Count IV alleges intentional interference with the existing contractual relationship between June Roberts and the Larreas; namely, the listing agreement. Count V alleges that Venture and Rocheleau knew of and interfered with a prospective business relationship between June Roberts and Larrea. Count VI alleges that Rocheleau intentionally interfered with the existing business relationship between June Roberts and Venture, the corporation of which he is the sole stockholder and president. The court granted a summary judgment as to all three counts because June Roberts "failed to produce any evidence . . . that defendants interfered with its contractual relations through either fraud or intimidation."
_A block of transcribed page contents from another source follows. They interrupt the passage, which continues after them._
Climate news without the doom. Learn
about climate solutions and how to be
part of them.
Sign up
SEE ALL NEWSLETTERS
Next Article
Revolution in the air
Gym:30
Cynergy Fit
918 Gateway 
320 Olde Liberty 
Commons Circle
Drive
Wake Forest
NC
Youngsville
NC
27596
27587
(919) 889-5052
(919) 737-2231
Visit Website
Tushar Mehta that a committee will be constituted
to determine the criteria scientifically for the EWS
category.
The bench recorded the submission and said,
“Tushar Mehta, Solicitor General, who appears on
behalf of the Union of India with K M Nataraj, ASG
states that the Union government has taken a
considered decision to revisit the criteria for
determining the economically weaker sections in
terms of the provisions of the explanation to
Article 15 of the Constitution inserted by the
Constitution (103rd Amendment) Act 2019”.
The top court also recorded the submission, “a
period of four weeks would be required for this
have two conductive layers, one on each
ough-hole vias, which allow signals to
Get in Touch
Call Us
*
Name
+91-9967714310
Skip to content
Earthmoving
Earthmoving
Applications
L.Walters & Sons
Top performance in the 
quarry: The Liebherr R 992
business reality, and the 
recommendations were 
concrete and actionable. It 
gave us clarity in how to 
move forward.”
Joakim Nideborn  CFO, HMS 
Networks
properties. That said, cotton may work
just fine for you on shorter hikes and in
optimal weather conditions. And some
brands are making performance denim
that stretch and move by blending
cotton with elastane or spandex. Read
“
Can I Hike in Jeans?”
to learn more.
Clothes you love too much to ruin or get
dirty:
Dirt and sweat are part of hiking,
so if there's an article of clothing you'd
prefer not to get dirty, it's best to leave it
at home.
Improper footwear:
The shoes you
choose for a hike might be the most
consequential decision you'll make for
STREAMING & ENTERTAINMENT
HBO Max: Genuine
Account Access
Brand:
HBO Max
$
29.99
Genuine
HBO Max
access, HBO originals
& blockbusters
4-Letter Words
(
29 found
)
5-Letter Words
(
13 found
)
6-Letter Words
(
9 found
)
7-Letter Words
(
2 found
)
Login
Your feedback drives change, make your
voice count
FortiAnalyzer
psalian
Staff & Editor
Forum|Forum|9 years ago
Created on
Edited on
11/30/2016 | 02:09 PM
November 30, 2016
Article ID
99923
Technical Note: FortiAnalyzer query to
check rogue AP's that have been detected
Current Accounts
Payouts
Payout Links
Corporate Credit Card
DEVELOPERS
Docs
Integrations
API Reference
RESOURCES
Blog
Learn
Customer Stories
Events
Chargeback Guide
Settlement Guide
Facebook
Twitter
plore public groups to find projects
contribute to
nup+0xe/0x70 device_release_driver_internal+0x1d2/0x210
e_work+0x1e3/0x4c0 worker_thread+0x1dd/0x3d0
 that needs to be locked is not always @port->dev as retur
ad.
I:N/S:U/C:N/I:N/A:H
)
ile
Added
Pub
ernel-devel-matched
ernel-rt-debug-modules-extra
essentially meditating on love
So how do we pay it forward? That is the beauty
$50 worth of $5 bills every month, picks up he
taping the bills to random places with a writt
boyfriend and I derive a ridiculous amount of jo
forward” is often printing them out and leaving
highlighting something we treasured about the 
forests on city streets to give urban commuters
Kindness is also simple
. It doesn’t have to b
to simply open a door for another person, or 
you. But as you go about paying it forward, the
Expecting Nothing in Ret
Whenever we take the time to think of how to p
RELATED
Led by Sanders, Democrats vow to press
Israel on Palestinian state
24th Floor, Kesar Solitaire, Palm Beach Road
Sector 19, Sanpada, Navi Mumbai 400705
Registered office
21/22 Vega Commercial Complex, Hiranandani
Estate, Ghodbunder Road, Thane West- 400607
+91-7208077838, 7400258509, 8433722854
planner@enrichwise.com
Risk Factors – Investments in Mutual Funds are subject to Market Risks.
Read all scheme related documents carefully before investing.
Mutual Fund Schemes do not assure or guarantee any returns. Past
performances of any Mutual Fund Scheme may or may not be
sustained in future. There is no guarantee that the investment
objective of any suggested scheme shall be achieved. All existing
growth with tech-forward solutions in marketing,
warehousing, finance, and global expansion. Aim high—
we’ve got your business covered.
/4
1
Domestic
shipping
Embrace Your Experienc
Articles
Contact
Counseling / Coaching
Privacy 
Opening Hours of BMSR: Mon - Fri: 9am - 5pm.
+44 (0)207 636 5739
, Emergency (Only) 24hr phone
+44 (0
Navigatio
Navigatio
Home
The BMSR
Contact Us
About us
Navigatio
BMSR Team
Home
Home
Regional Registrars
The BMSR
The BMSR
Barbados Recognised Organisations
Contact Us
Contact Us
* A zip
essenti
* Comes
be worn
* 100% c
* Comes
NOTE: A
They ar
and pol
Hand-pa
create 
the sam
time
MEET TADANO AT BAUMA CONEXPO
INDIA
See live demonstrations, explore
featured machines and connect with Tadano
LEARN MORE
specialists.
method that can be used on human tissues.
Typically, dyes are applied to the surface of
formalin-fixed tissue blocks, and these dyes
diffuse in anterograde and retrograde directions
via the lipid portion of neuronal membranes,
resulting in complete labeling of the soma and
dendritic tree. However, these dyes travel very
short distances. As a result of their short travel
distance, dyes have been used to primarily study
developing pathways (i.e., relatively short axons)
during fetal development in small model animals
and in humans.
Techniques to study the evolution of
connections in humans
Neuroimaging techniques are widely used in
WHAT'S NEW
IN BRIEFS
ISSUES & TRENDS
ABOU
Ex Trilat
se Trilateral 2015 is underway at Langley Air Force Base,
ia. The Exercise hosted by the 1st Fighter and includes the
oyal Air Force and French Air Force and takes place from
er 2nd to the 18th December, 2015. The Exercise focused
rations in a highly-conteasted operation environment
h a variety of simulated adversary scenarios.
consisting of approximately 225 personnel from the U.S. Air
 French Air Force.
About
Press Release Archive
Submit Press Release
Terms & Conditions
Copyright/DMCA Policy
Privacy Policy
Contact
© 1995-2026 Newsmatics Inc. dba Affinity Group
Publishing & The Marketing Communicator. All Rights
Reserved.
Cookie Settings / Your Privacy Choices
"A party can recover damages for a tortious interference with a contract if a person by fraud or intimidation procures the breach of a contract that would have continued but for such wrongful interference." Grover v. Minette-Mills, Inc., 638 A.2d 712, 716 (Me. 1994); see also C.N. Brown Co. v. Gillen, 569 A.2d 1206, 1210 (Me. 1990) (requiring showing that fraud or intimidation resulted in breach of existing contract that would have continued but for wrongful interference). Additionally, the relationship that is interfered with must be "existing." St. Hilaire v. Berta, 588 A.2d 309, 310 (Me. 1991). Because the record contains nothing to suggest any fraud or intimidation on the part of Venture or Rocheleau in any of the dealings at issue in this case the summary judgment as to Counts IV through VI was properly granted.3

Venture's Rule 11 Motion

M.R.Civ.P. 11 states that the court may impose sanctions "[i]f a pleading or motion is signed with intent to defeat the purpose of" the rule. Our review of the record in this case reveals that the court acted within its discretion in declining to order sanctions against June Roberts.

The entry is:

Judgment on Counts I, II, and III vacated; judgment as to all other counts affirmed; remanded for further proceedings consistent with the opinion herein.

All concurring.

1. We recognize that the existence of a contract precludes recovery on a theory of unjust enrichment because unjust enrichment describes recovery for the value of the benefit retained when there is no contractual relationship. Top of The Track Assoc. v. Lewiston Raceways, Inc., 654 A.2d 1293, 1296 (Me. 1995). June Roberts, however, is not precluded from pleading both theories because a factfinder may find that no contract exists and may still award damages on the theory of unjust enrichment.

2. Venture's argument that June Roberts's conduct in seeking a referral fee violates Maine law regarding the fiduciary duties of brokers is similarly unavailing, at least at this stage. Whether June Roberts violated any requirement of 32 M.R.S.A. § 13067 (1988 & Supp. 1995) to act in good faith is necessarily a factual determination that depends on whether June Roberts was merely seeking to straighten things out with Venture prior to disclosing the referral fee to the Larreas, or instead whether June Roberts was in fact trying to hide the fee, a violation of section 13067(1)(H) as interpreted by the Real Estate Commission. Referral Fees from Builders, Real Estate News (Real Estate Comm'n, Augusta, Me.), March 1994 at 7.

3. Count VII of June Roberts's complaint seeks damages resulting from alleged defamatory and slanderous statements made by Rocheleau. June Roberts does not challenge the entry of a summary judgment as to Count VII.